Sulfonamides are a group of synthetic antibiotics dating back to the 1930es. They were not isolated from microorganisms, in contrast to many antibiotics of the early era. All sulfonamides share a core structure derived from para-aminobenzoic acid (PABA), a naturally occurring substance essential for bacterial folate synthesis. Trimethoprim is not a sulfonamide but belongs to the class of diaminopyrimidine drugs. It is often grouped with sulfonamides because of a similar mechanism of action (see below).
Bacterial growth depends on folate as it is required for DNA replication. Sulfonamides reduce bacterial folate synthesis by competitively inhibiting an essential substrate of the folate pathway, para-aminobenzoic acid (PABA). Antibiotics of this class are bacteriostatic. Trimethoprim works by inhibiting dihydrofolate reductase, another enzyme of the bacterial folate pathway. Resistance to sulfonamides and trimethoprim is widespread and often mediated by modifications of various enzymes involved with folate synthesis.
Sulfonamides are active against a variety of gram-positive and gram-negative organisms. Due to widespread antibiotic resistance, sulfonamide use has become less frequent. Sulfamethoxazole is most commonly given with trimethoprim. This combination drug (known as 'Cotrim' or 'Bactrim') has synergistic effects and is used to treat and prevent Pneumocystis jiroveci infections in immunocompromised patients (i.e. patients living with AIDS).

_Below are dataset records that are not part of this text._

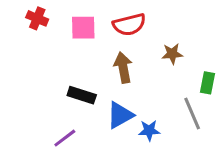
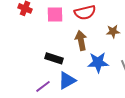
blue triangle: (120, 115) -> (67, 80), moved
blue star: (149, 130) -> (98, 62), moved, size x1.5

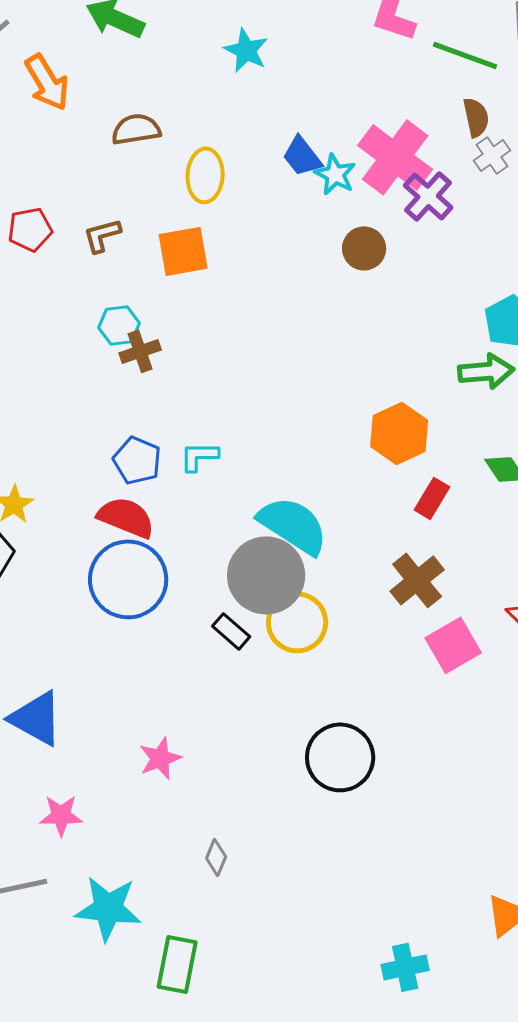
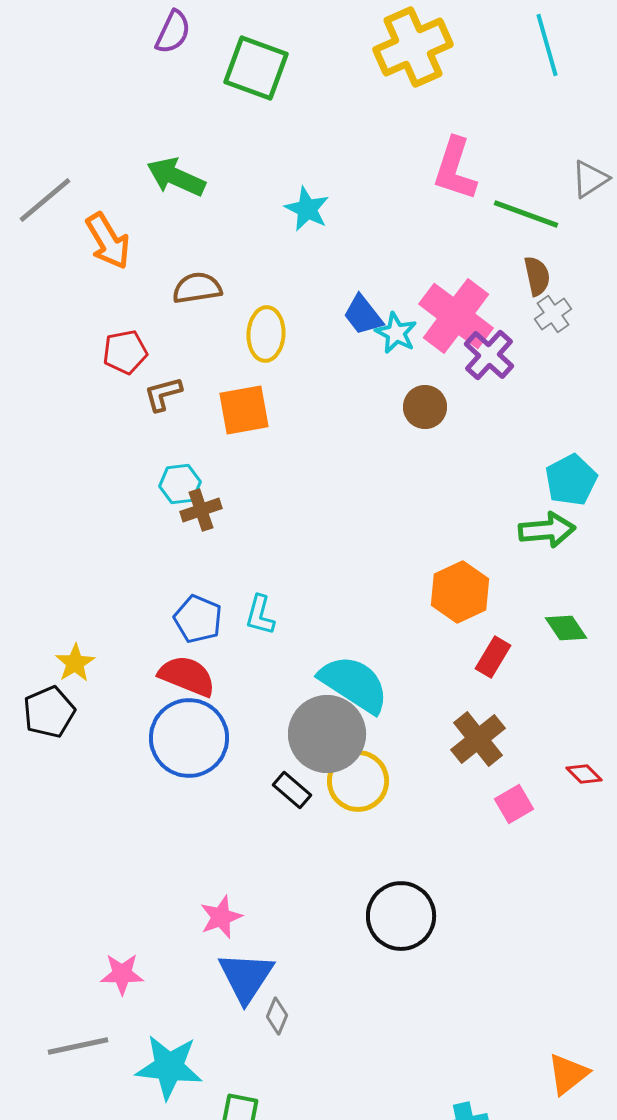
red pentagon: (30, 229) -> (125, 352), moved
cyan L-shape: (199, 456) -> (260, 615), turned -75
pink square: (453, 645) -> (514, 804), size x0.7
blue triangle: (36, 718) -> (246, 977), moved, turned 34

Elimination half-life of sulfonamides varies greatly, but all drugs of this class are usually well absorbed from the gastrointestinal tract. Tissue penetration as well as penetration of the blood-brain barrier is good. Sulfonamides are metabolised by the liver and for the most parts, cleared by the kidneys.
Allergic reactions to sulfonamide therapy are not uncommon but usually mild. More severe adverse effects associated with sulfonamides are Stevens-Johnson syndrome, bone marrow depression and haemolytic anaemia.